Reproduce the entries shown below only from the line with "CHILLI BEANS" down to the line with "DOCES E FRUT", keeping both end lines and copying each one exactly.

DATASET below:

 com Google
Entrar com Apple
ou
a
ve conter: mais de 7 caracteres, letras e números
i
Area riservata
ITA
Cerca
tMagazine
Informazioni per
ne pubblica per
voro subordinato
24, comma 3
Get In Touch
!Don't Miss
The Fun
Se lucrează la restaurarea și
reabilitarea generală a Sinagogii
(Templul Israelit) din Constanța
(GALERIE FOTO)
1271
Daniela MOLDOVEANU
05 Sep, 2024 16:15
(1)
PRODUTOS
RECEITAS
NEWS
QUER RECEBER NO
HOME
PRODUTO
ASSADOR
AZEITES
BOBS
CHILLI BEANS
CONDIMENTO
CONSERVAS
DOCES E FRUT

End of DATASET.
DATASET below:

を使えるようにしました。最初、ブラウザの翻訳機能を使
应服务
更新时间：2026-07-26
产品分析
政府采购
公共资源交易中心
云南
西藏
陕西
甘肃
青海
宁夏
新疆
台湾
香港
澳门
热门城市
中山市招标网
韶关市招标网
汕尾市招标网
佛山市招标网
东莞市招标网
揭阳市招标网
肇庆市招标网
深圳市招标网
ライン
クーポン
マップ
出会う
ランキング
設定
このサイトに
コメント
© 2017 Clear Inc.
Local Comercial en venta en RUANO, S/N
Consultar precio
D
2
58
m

End of DATASET.

## [ANSWER TO THE PROBLEM]
CHILLI BEANS
CONDIMENTO
CONSERVAS
DOCES E FRUT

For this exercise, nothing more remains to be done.